### Data to use

########

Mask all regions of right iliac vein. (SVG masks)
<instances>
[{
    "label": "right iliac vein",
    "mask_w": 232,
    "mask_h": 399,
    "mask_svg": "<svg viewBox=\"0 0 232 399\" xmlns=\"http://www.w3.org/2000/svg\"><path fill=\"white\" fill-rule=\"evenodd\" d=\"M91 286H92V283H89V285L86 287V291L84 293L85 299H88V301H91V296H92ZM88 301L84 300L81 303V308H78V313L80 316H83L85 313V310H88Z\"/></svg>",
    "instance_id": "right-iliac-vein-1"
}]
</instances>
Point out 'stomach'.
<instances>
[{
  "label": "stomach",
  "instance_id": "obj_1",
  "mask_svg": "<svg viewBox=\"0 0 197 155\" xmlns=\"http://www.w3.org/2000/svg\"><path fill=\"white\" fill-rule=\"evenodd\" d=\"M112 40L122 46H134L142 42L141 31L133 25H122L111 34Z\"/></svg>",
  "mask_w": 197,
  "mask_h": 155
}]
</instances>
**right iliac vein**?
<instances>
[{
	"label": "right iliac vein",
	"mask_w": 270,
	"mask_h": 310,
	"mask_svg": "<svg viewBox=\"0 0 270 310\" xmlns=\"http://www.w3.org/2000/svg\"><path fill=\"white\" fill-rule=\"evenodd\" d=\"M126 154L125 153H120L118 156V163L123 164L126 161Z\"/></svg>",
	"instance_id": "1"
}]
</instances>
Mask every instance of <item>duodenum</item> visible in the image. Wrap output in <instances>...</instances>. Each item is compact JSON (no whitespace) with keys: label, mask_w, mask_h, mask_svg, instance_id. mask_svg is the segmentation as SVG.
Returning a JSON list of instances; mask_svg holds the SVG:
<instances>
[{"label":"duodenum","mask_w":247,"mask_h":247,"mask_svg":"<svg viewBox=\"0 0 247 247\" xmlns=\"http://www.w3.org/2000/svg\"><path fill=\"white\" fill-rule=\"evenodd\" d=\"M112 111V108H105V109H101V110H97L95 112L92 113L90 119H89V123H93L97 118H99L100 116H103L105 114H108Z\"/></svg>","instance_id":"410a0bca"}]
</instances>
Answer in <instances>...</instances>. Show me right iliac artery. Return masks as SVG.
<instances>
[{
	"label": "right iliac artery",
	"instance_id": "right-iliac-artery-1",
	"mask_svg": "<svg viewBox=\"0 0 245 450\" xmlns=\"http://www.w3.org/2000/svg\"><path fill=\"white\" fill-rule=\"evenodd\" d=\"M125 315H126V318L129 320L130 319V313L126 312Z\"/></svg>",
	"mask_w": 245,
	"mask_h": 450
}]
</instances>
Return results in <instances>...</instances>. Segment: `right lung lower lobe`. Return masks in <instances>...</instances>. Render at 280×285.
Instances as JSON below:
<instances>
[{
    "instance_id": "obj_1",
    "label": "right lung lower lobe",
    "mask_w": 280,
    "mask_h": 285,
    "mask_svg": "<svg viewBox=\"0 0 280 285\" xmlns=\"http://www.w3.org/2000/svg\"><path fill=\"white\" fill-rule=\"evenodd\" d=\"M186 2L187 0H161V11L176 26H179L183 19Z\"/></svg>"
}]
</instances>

########

### Work to be completed
Set the listing above down again exactly.

### Expected output
Mask all regions of right iliac vein. (SVG masks)
<instances>
[{
    "label": "right iliac vein",
    "mask_w": 232,
    "mask_h": 399,
    "mask_svg": "<svg viewBox=\"0 0 232 399\" xmlns=\"http://www.w3.org/2000/svg\"><path fill=\"white\" fill-rule=\"evenodd\" d=\"M91 286H92V283H89V285L86 287V291L84 293L85 299H88V301H91V296H92ZM88 301L84 300L81 303V308H78V313L80 316H83L85 313V310H88Z\"/></svg>",
    "instance_id": "right-iliac-vein-1"
}]
</instances>
Point out 'stomach'.
<instances>
[{
  "label": "stomach",
  "instance_id": "obj_1",
  "mask_svg": "<svg viewBox=\"0 0 197 155\" xmlns=\"http://www.w3.org/2000/svg\"><path fill=\"white\" fill-rule=\"evenodd\" d=\"M112 40L122 46H134L142 42L141 31L133 25H122L111 34Z\"/></svg>",
  "mask_w": 197,
  "mask_h": 155
}]
</instances>
**right iliac vein**?
<instances>
[{
	"label": "right iliac vein",
	"mask_w": 270,
	"mask_h": 310,
	"mask_svg": "<svg viewBox=\"0 0 270 310\" xmlns=\"http://www.w3.org/2000/svg\"><path fill=\"white\" fill-rule=\"evenodd\" d=\"M126 154L125 153H120L118 156V163L123 164L126 161Z\"/></svg>",
	"instance_id": "1"
}]
</instances>
Mask every instance of <item>duodenum</item> visible in the image. Wrap output in <instances>...</instances>. Each item is compact JSON (no whitespace) with keys: label, mask_w, mask_h, mask_svg, instance_id. mask_svg is the segmentation as SVG.
Returning a JSON list of instances; mask_svg holds the SVG:
<instances>
[{"label":"duodenum","mask_w":247,"mask_h":247,"mask_svg":"<svg viewBox=\"0 0 247 247\" xmlns=\"http://www.w3.org/2000/svg\"><path fill=\"white\" fill-rule=\"evenodd\" d=\"M112 111V108H105V109H101V110H97L95 112L92 113L90 119H89V123H93L97 118H99L100 116H103L105 114H108Z\"/></svg>","instance_id":"410a0bca"}]
</instances>
Answer in <instances>...</instances>. Show me right iliac artery. Return masks as SVG.
<instances>
[{
	"label": "right iliac artery",
	"instance_id": "right-iliac-artery-1",
	"mask_svg": "<svg viewBox=\"0 0 245 450\" xmlns=\"http://www.w3.org/2000/svg\"><path fill=\"white\" fill-rule=\"evenodd\" d=\"M125 315H126V318L129 320L130 319V313L126 312Z\"/></svg>",
	"mask_w": 245,
	"mask_h": 450
}]
</instances>
Return results in <instances>...</instances>. Segment: `right lung lower lobe`. Return masks in <instances>...</instances>. Render at 280×285.
Instances as JSON below:
<instances>
[{
    "instance_id": "obj_1",
    "label": "right lung lower lobe",
    "mask_w": 280,
    "mask_h": 285,
    "mask_svg": "<svg viewBox=\"0 0 280 285\" xmlns=\"http://www.w3.org/2000/svg\"><path fill=\"white\" fill-rule=\"evenodd\" d=\"M186 2L187 0H161V11L176 26H179L183 19Z\"/></svg>"
}]
</instances>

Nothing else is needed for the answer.